Anak Anda tak berhenti membicarakan Zelda dan Mario dengan penuh semangat?

Jangan salah mengira mereka sebagai teman baru di sekolah. Sebaliknya, keduanya "hidup" di dunia maya versi Nintendo. Zelda adalah tokoh permainan fantasi The Legend of Zelda,sedangkan Mario adalah karakter utama video games masa kecil Anda dulu, namun kini hadir dalam versi jauh lebih modern di Mario Kart 8.

Ya, jika dulu anak-anak harus pergi ke warnet untuk bisa main games,sekarang mereka cukup duduk manis di rumah, membuka ponsel dan tablet, atau memakai konsol. Para bocah pun bisa anteng berjam-jam bermain video games.Mungkin Anda berpikir, kapan saya harus mulai khawatir?

Naomi Soetikno, M.Pd., Psikolog, C.Ht, staf pengajar Fakultas Psikologi Universitas Tarumanagara,mengatakan bahwa pada dasarnya games dibuat dengan tujuan relaksasi dan rekreasi. Namun, unsur psikologis juga akan mempengaruhi bagaimana seseorang memperlakukan permainan tersebut.
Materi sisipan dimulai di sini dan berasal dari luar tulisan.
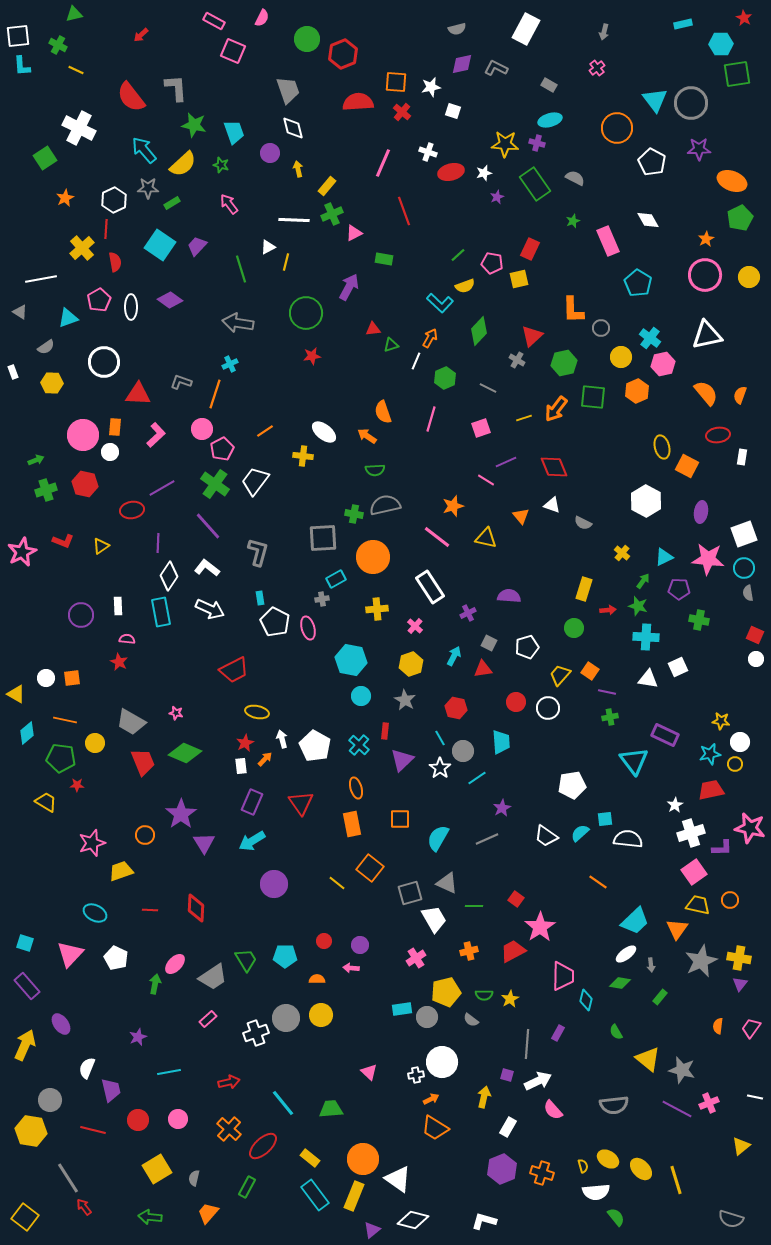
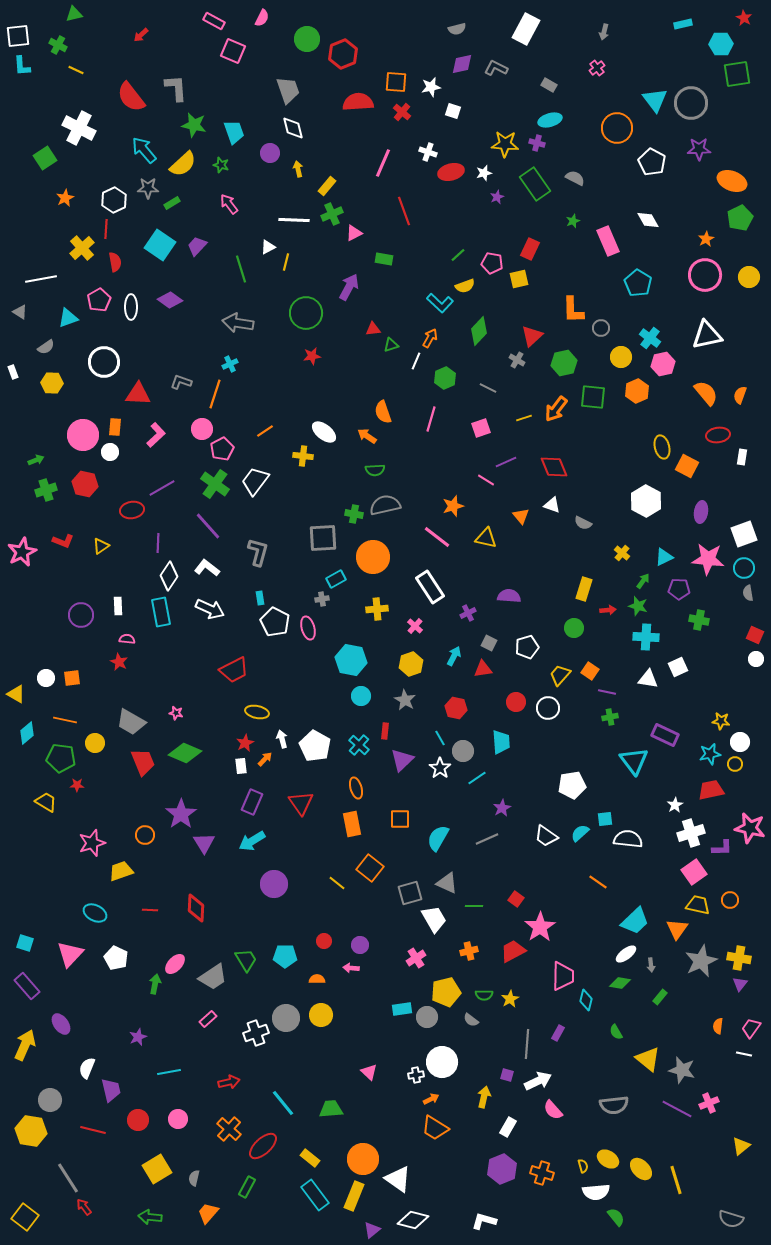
white line at (755, 1097): moved 11 px left, 43 px up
"Dalam bermain, ada unsur memuaskan, menyenangkan, dan kompetitif demi meraih prestasi yang tinggi. Anak pun terdorong untuk memainkan berulang kali," papar psikolog yang berpraktek di RS OMNI Pulomas ini.

Menanggapi hal ini, Indah Damayanti, M.Psi., Psikolog, staf pengajar Fakultas Psikologi UIN Sultan Syarif Kasim Riau, mengungkap bahwa candu video games di ponsel sebenarnya sama dengan candu di warnet yang dulu pernah mewabah. Perbedaan hanya terletak pada media permainan yang kian canggih.
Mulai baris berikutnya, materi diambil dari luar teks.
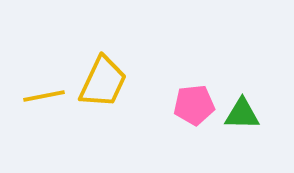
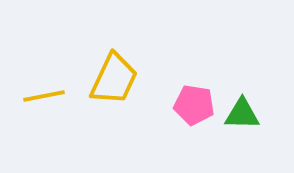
yellow trapezoid: moved 11 px right, 3 px up
pink pentagon: rotated 15 degrees clockwise
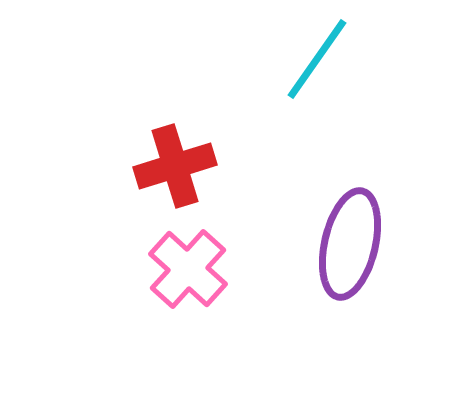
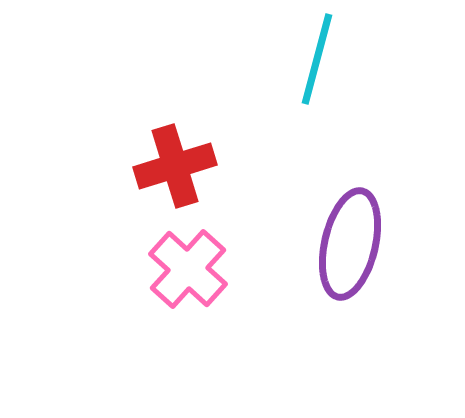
cyan line: rotated 20 degrees counterclockwise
Psikolog yang aktif berpraktik di Biro Psikologi Persepsi ini memaparkan peran besar dari faktor lingkungan dalam menyebabkan anak jadi kecanduan video games. Faktor lingkungan pertama berasal dari orangtua, yang biasanya menjadi orang pertama yang mengenalkan anak-anak pada gadget.

"Bagi orangtua saat ini, gadget dianggap cara praktis sebagai alat untuk mengasuh anak. Anak akan diam ketika diberi gadget dan tidak mengganggu aktivitas orangtua. Kemudian, orangtua akan sibuk juga dengan gadgetnya sendiri," tandas Indah.
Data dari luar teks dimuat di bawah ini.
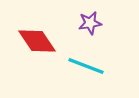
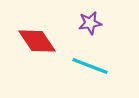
cyan line: moved 4 px right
Faktor kedua adalah lingkungan keluarga yang lebih besar dan teman-teman anak, yang umumnya juga akrab dengan gadgetsehingga bila tidak ikut memiliki akan dianggap kuper.

"Apabila lingkungan, nilai-nilai sosial, serta fasilitas sudah mendukung seperti itu, maka akan terjadi pembiasaan, yang kemudian menjadi kebutuhan, dan pada akhirnya akan berlanjut pada kecanduan," kata Indah.

Siapa pun bisa mengalami kecanduan video games, baik anak-anak maupun orang dewasa.

"Anak usia 2-7 tahun, yang masih memiliki cara berpikir pra-operational, umumnya suka main video games untuk relaksasi dan rekreasi. Saat anak semakin besar, ia semakin mampu memanipulasi alat permainan dan tujuan dari permainan menjadi sesuatu yang memberikan keuntungan lain," ujar Naomi.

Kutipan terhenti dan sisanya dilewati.